Everyone knows the devil's on the road. He speeds and rages and drinks and even shoots. But the weekend before last, when a bad alternator stranded Christi Ryburn in northern Minnesota with four children, only angels appeared.
The angels spirited the family home 300 miles to Apple Valley on wings of kindness."I'm left feeling that I was supposed to meet all these people," said Ryburn, 28. She also felt she was supposed to share her story, to reassure other travelers that the Good Samaritan lives.
Retired paper mill worker Garnet Tate and his wife, Sheila, were at Hardees in International Falls, Minn., when Ryburn's 1994 Saturn died in the parking lot.
Ryburn was with her 2-year-old daughter, 3-month-old son and her two brothers, ages 8 and 11. (Ryburn is the oldest of 11 siblings, one of whom lives in International Falls.)
Garnet Tate dispensed with lunch, drove home for some tools, came back and went to work. He drove Ryburn to Kmart to buy a new battery.
Sheila Tate said her husband never passes a stranded person: "He just tells them to help someone else sometime."
Coming home Saturday, Ryburn's car made it as far as the little town of Cook, Minn., before dying again, its alternator kaput.
There, they met Nick Shermer and Lars Koski, a couple of 18-year-olds. Koski and five girls were waiting for Nick to close the Riverfront Oil Co.
But Shermer dropped his broom and called every car dealer within 50 miles. None had an alternator. No luck finding a rental car, either. Meanwhile, Ryburn couldn't reach her husband, Chad, and other relatives.
Ryburn's brother, 8-year-old Mark, asked what would happen if he missed his first communion the next day.
Shermer heard that and made up his mind. "We have these battery booster packs," he said. "I figured each boost would give her 30 minutes. I said Lars and I would follow her home."
Ryburn burst into tears. "I said, `I can't even believe you're offering that. You guys have plans for tonight.' And Nick said, `Not anymore.' "

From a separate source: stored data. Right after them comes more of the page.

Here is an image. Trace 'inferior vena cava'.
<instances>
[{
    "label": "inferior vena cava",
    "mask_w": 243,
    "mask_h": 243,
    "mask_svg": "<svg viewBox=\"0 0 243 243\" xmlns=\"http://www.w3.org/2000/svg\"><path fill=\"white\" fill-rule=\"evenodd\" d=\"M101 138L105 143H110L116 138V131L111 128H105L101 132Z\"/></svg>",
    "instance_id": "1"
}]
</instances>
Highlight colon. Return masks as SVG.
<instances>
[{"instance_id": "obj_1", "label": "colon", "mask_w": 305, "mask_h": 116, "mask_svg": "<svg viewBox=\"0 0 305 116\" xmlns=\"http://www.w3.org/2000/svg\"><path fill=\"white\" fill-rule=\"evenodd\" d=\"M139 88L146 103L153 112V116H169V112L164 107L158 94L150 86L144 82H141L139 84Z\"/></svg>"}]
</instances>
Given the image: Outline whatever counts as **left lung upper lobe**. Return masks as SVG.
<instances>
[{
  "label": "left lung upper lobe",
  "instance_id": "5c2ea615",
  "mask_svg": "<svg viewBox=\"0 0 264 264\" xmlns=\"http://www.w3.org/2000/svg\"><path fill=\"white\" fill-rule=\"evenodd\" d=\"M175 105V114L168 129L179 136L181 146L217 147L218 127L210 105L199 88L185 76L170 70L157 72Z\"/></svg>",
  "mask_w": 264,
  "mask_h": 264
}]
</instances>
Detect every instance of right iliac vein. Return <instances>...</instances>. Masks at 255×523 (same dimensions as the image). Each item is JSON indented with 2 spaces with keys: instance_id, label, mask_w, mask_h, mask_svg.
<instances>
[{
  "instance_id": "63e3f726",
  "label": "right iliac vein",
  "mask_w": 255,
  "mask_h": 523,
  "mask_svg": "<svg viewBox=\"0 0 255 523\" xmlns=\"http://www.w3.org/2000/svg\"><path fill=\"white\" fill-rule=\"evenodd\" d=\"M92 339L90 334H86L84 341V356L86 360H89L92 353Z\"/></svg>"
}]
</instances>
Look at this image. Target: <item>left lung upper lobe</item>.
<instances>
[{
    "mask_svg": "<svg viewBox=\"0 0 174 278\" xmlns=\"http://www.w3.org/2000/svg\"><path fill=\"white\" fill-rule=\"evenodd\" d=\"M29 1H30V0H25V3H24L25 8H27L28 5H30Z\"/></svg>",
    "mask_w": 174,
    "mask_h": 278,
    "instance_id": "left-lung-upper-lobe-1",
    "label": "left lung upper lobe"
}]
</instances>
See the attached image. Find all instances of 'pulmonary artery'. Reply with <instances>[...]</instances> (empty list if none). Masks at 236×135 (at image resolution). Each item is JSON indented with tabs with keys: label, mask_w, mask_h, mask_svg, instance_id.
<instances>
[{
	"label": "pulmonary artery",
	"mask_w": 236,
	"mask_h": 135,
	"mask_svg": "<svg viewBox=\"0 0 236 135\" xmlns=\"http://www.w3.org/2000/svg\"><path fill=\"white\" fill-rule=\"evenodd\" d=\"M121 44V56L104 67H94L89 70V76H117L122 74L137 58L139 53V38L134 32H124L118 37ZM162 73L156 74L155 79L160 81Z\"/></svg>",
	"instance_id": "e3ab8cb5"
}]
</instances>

Four hours and 230 miles later, the two-car caravan pulled into Ryburn's driveway. The young men declined to stay; Koski had promised to watch his brother's kids in the morning.

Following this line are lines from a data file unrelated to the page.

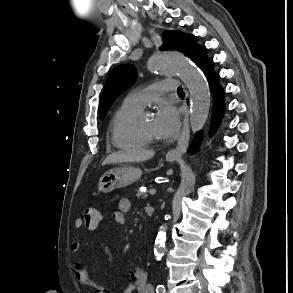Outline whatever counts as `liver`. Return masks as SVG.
Wrapping results in <instances>:
<instances>
[{
	"mask_svg": "<svg viewBox=\"0 0 293 293\" xmlns=\"http://www.w3.org/2000/svg\"><path fill=\"white\" fill-rule=\"evenodd\" d=\"M154 151H138L134 153L116 152L112 153L103 161V165L116 164L122 162H142L151 159L154 156Z\"/></svg>",
	"mask_w": 293,
	"mask_h": 293,
	"instance_id": "6515ba94",
	"label": "liver"
}]
</instances>
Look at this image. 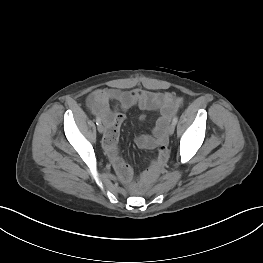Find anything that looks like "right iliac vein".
<instances>
[{
	"label": "right iliac vein",
	"mask_w": 263,
	"mask_h": 263,
	"mask_svg": "<svg viewBox=\"0 0 263 263\" xmlns=\"http://www.w3.org/2000/svg\"><path fill=\"white\" fill-rule=\"evenodd\" d=\"M97 128H98L99 133H101V134L104 133L105 128L102 124H99Z\"/></svg>",
	"instance_id": "1"
}]
</instances>
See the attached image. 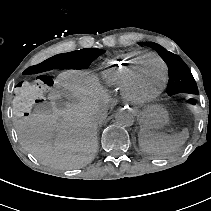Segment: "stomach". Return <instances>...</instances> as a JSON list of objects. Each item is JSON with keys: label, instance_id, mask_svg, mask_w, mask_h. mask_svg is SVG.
<instances>
[{"label": "stomach", "instance_id": "obj_1", "mask_svg": "<svg viewBox=\"0 0 211 211\" xmlns=\"http://www.w3.org/2000/svg\"><path fill=\"white\" fill-rule=\"evenodd\" d=\"M168 112L161 106L146 108L141 116V125L146 129H158L168 122Z\"/></svg>", "mask_w": 211, "mask_h": 211}]
</instances>
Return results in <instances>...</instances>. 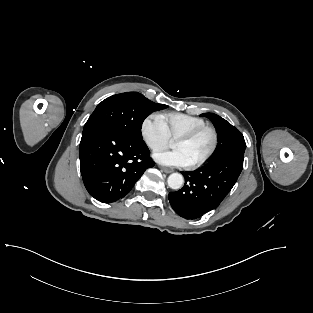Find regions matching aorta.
I'll list each match as a JSON object with an SVG mask.
<instances>
[{
    "instance_id": "obj_1",
    "label": "aorta",
    "mask_w": 313,
    "mask_h": 313,
    "mask_svg": "<svg viewBox=\"0 0 313 313\" xmlns=\"http://www.w3.org/2000/svg\"><path fill=\"white\" fill-rule=\"evenodd\" d=\"M167 182H168V186L171 189L178 190L182 187V185L184 183V178L180 173H172L168 177Z\"/></svg>"
}]
</instances>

A grateful Chad Ryburn bought them burgers, gassed up their car and pointed them back to Cook. Before going to sleep, Christi Ryburn's little brothers prayed for their new friends Nick and Lars.

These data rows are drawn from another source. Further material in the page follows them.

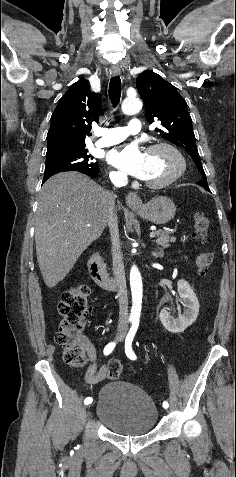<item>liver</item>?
Segmentation results:
<instances>
[{"mask_svg":"<svg viewBox=\"0 0 236 477\" xmlns=\"http://www.w3.org/2000/svg\"><path fill=\"white\" fill-rule=\"evenodd\" d=\"M112 194L78 172L48 179L39 194L35 243L48 288L55 287L105 226Z\"/></svg>","mask_w":236,"mask_h":477,"instance_id":"obj_1","label":"liver"}]
</instances>
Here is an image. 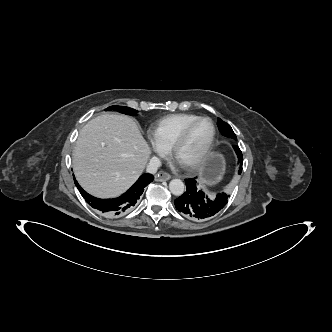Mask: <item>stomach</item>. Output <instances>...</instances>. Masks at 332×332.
I'll return each instance as SVG.
<instances>
[{"instance_id":"0dacf381","label":"stomach","mask_w":332,"mask_h":332,"mask_svg":"<svg viewBox=\"0 0 332 332\" xmlns=\"http://www.w3.org/2000/svg\"><path fill=\"white\" fill-rule=\"evenodd\" d=\"M224 173V161L220 154H210L200 168V184L205 189L216 185Z\"/></svg>"}]
</instances>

It was nearly dawn when the two got home. "He knew he had done something right, and he was feeling good about himself," said Karen Shermer, Nick's mother.
Though Christi Ryburn insisted on paying the garage $125, the two teenagers would have seen them home for nothing, she said. She shared her story in a letter she sent Tuesday to the editor of the Cook News-Herald.
"If someone showed up at our door, my first thought wouldn't be to offer to drive them to Des Moines," she said. "You hear so many bad things about people today. Well, I'm here to tell you that some people out there are angels."